The FF standard specifies many different function blocks for the construction of control algorithms. Ten of them are considered “basic” FF function blocks:
- AI – Analog Input
- AO – Analog Output
- B – Bias
- CS – Control Selector
- DI – Discrete Input
- DO – Discrete Output
- ML – Manual Loader
- PD – Proportional/Derivative control
- PID – Proportional/Integral/Derivative control
- RA – Ratio
Nineteen more “Advanced” function blocks are incorporated in the FF standard:
- Pulse Input
- Complex Analog Output
- Complex Discrete Output
- Step Output PID
- Device Control
- Setpoint Ramp
- Splitter
- Input Selector
- Signal Characterizer
- Dead Time
- Calculate
- Lead/Lag
- Arithmetic
- Integrator
- Timer
- Analog Alarm
- Discrete Alarm
- Analog Human Interface
- Discrete Human Interface
Five more function blocks are specified as well:
- Multiple Analog Input
- Multiple Analog Output
- Multiple Digital Input
- Multiple Digital Output
- Flexible Function Block
The primary benefit of standardization is that the end-user may choose FF instruments manufactured by any standard-compliant vendor, and those function blocks should behave the same as the equivalent function blocks within any other manufacturer’s model of FF device. There are, of course, examples where manufacturers have equipped their FF devices with “extended” capability function blocks going beyond the Fieldbus Foundation standard, and the user must beware of this.

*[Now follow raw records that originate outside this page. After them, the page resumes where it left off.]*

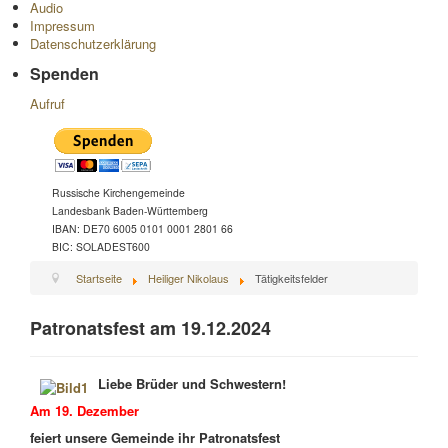
Audio
Impressum
Datenschutzerklärung
Spenden
Aufruf
Russische Kirchengemeinde
Landesbank Baden-Württemberg
IBAN: DE70 6005 0101 0001 2801 66
BIC: SOLADEST600
Startseite
Heiliger Nikolaus
Tätigkeitsfelder
Patronatsfest am 19.12.2024
Liebe Brüder und Schwestern!
Am 19. Dezember
feiert unsere Gemeinde ihr Patronatsfest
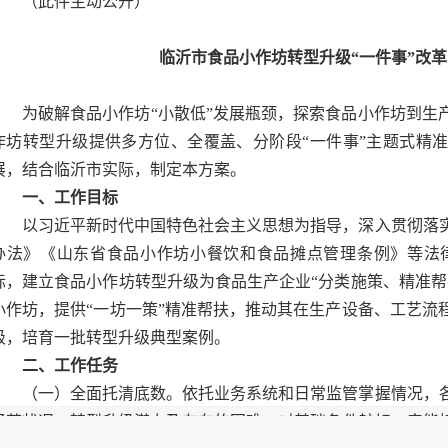
（此件主动公开）
临沂市食品小作坊转型升级“一件事”改革
为破解食品小作坊“小散低”发展瓶颈，探索食品小作坊到生
作坊转型升级提供多方位、全覆盖、分阶段“一件事”主题式精
展，结合临沂市实际，制定本方案。
一、工作目标
以习近平新时代中国特色社会主义思想为指导，深入贯彻落
办法》《山东省食品小作坊小餐饮和食品摊点管理条例》等法
际，建立食品小作坊转型升级为食品生产企业“分类施策、精准帮
小作坊，提供“一坊一策”精准帮扶，推动其在生产设备、工艺流
级，培育一批转型升级典型案例。
二、工作任务
（一）全面托清底数。依托业务系统和日常监管掌握情况，
经营状况、转型升级潜力及存在的困难，对基础条件较好、产能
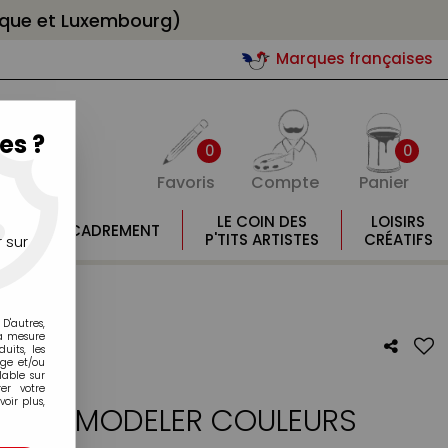
gique et Luxembourg)
Marques françaises
es ?
0
0
Favoris
Compte
Panier
E
LE COIN DES
LOISIRS
ENCADREMENT
E
P'TITS ARTISTES
CRÉATIFS
 sur
D'autres,
la mesure
its, les
age et/ou
lable sur
er votre
oir plus,
CIRE À MODELER COULEURS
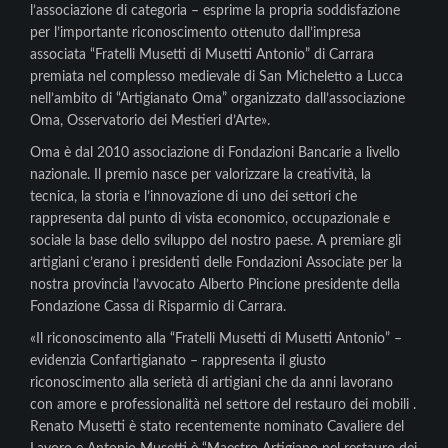
l’associazione di categoria – esprime la propria soddisfazione
per l’importante riconoscimento ottenuto dall’impresa
associata “Fratelli Musetti di Musetti Antonio” di Carrara
premiata nel complesso medievale di San Micheletto a Lucca
nell’ambito di “Artigianato Oma” organizzato dall’associazione
Oma, Osservatorio dei Mestieri d’Arte».
Oma è dal 2010 associazione di Fondazioni Bancarie a livello
nazionale. Il premio nasce per valorizzare la creatività, la
tecnica, la storia e l’innovazione di uno dei settori che
rappresenta dal punto di vista economico, occupazionale e
sociale la base dello sviluppo del nostro paese. A premiare gli
artigiani c’erano i presidenti delle Fondazioni Associate per la
nostra provincia l’avvocato Alberto Pincione presidente della
Fondazione Cassa di Risparmio di Carrara.
«Il riconoscimento alla “Fratelli Musetti di Musetti Antonio” –
evidenzia Confartigianato – rappresenta il giusto
riconoscimento alla serietà di artigiani che da anni lavorano
con amore e professionalità nel settore del restauro dei mobili .
Renato Musetti è stato recentemente nominato Cavaliere del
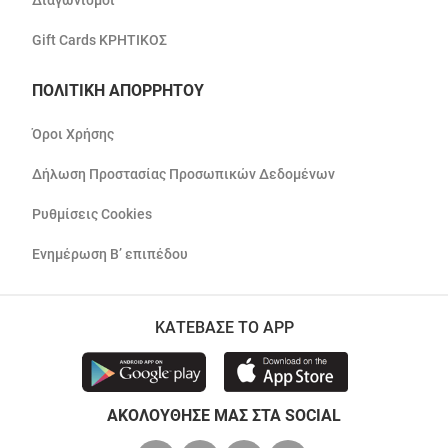
Διαγωνισμοί
Gift Cards ΚΡΗΤΙΚΟΣ
ΠΟΛΙΤΙΚΗ ΑΠΟΡΡΗΤΟΥ
Όροι Χρήσης
Δήλωση Προστασίας Προσωπικών Δεδομένων
Ρυθμίσεις Cookies
Ενημέρωση Β’ επιπέδου
ΚΑΤΕΒΑΣΕ ΤΟ APP
ΑΚΟΛΟΥΘΗΣΕ ΜΑΣ ΣΤΑ SOCIAL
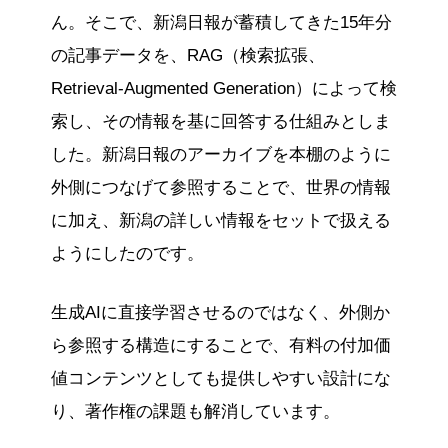
ん。そこで、新潟日報が蓄積してきた15年分
の記事データを、RAG（検索拡張、
Retrieval-Augmented Generation）によって検
索し、その情報を基に回答する仕組みとしま
した。新潟日報のアーカイブを本棚のように
外側につなげて参照することで、世界の情報
に加え、新潟の詳しい情報をセットで扱える
ようにしたのです。
生成AIに直接学習させるのではなく、外側か
ら参照する構造にすることで、有料の付加価
値コンテンツとしても提供しやすい設計にな
り、著作権の課題も解消しています。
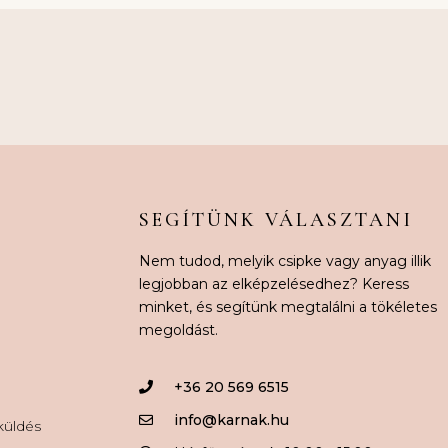
SEGÍTÜNK VÁLASZTANI
Nem tudod, melyik csipke vagy anyag illik
legjobban az elképzelésedhez? Keress
minket, és segítünk megtalálni a tökéletes
megoldást.
+36 20 569 6515
info@karnak.hu
aküldés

Device-specific Function blocks
In addition to the function blocks necessary to construct control schemes, all FF instruments contain one Resource block and usually one or more Transducer blocks describing details specific to that instrument. The following computer screenshot shows all function blocks within a Rosemount model 3095MV Fieldbus transmitter:
The Resource block appears first in this list, followed by three transducer blocks, then followed by the palette of general function blocks for use in constructing control algorithms. Information contained in the Resource block of an FF instrument includes the following:
- Identifier (the 32-byte code unique to every FF device)
- Type of device
- Device revision level
- Memory total and available (free) capacity
- Computation time
- Available features listing
- Current device state (Initializing, Standby, On-line, Failed, etc.)

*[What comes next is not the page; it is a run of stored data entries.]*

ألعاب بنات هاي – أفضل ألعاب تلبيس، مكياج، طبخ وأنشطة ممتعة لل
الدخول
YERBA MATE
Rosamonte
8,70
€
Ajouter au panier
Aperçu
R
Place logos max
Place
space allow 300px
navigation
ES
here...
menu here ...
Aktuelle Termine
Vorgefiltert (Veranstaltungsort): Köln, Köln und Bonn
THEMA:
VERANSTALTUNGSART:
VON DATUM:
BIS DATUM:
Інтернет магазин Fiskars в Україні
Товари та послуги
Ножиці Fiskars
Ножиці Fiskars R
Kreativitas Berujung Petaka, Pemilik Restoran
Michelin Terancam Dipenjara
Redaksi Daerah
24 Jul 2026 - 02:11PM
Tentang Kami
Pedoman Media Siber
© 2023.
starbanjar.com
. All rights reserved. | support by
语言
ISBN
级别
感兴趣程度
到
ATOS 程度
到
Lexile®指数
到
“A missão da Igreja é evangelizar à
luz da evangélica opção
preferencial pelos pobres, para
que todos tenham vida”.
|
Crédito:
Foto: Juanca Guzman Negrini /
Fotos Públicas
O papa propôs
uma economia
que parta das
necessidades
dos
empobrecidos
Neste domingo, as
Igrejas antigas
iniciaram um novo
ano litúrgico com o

Transducer blocks provide a means of organizing data relevant to the actual sensing inputs, outputs, calculated variables, and graphic displays of a FF device. There need not be a one-to one correspondence between the number of transducer blocks in an FF device and the number of physical I/O channels it has. For example, in the Rosemount 3095MV multivariable transmitter, transducer block 1100 manages all physical measurement inputs (pressure and temperature sensors) while transducer block 1200 is reserved for inferred mass flow (based on calculations performed on the raw sensor measurements) and transducer block 1300 manages data for the liquid crystal display (LCD).